Empresários da região queixam-se do aumento do preço da electricidade
A factura tem pesado nas contas das empresas, que nalguns casos, notam uma subida de centenas euros.
A empresa “Martins & Afonso”, de granitos e mármores, notou um aumento de 50% na conta da luz. Com as máquinas todo o dia ligadas à corrente, a factura da electricidade tornou-se numa grande despesa. Segundo o sócio-gerente, João Afonso, esta subida traduz-se em mais de mil euros.
“Notámos mais a partir de Outubro, que foi quando o valor ficou mais alto. Uma diferença mais ao menos de mil euros em factura. Em Agosto paguei 1100 euros, mas em Outubro paguei 2400. O impacto é considerável, estamos a falar de um valor anual a rondar os 12 ou 13 mil euros, que em qualquer PME é sempre um valor considerável”, disse.
Outro dos negócios que está a sofrer com este aumento são as lavandarias. Máquinas de lavar, máquinas de secar e ferros de passar ligados o dia inteiro à corrente, leva a uma conta elevada de luz. Que o diga Leonardo Rodrigues, dono da lavandaria “Moderna”, que reconhece estar a ser difícil suportar os gastos.
“Durante o ano a electricidade subiu três vezes e foi o meu primeiro ano no negócio, muito difícil, e agora com este aumento ainda mais difícil que se está a tornar. No verão não usamos máquinas de secar, supostamente poupa-se mais na energia, eu posso dizer que paguei o mesmo”, afirmou.
O empresário queixou-se ainda da falta de apoios durante a pandemia e com o aumento da electricidade e uma carga fiscal elevada, Leonardo Rodrigues pondera fechar a lavandaria.
“Abri em plena pandemia, continuamos em pandemia, e até hoje nenhum apoio. O pouco que tinha amealhado, tenho 28 anos, está derretido aqui num ano. A partir daqui ou a empresa se sustenta sozinha ou vou ter que demitir a funcionária. Estou a ponderar fechar o negócio”, lamentou.

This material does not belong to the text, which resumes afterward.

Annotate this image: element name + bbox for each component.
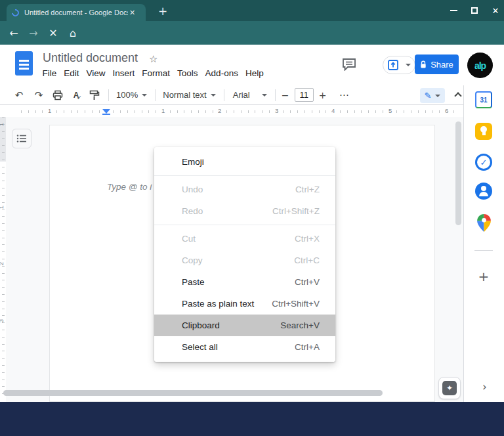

A hotelaria também não escapa ao aumento dos gastos. Independentemente do número de clientes, em pleno Inverno, o aquecimento tem que ser ligado e as máquinas, como as da lavandaria, também são precisas, ainda que com frequência mais reduzida. A proprietária do hotel “Tulipa”, Elisabete Raimundo, fala de uma subida de 15% na conta da luz.
“Eu já noto um aumento de 15 ou 20% de luz. Eu costumava a pagar 600 euros, agora estou a pagar 750, ao final do ano é muito. Infelizmente estamos a passar um momento muito mau, não há gente. Mesmo não trabalhando muito, não havendo clientes, o gasto não é igual mas é bastante para aquilo que ganhamos para pagar a factura no final do mê”, salientou.
Apesar das queixas dos empresários, há brigantinos que ainda não notaram diferença na factura da electricidade.
“Por acaso ainda não notei aumento, mas dizem que vai aumentar. Preocupa-me o aumento, porque os ordenados são iguais e tudo aumenta e é muito difícil conseguir conciliar”, disse uma brigantina.
“Já notei um aumento de 5 euros mensais. Acho mal porque o ordenado aumentou, mas não ao ponto de cobrir estas despesas”, afirmou outra brigantina.
O novo ano trouxe com aumentos nos preços dos bens e produtos e nem a electricidade escapou a esta tendência.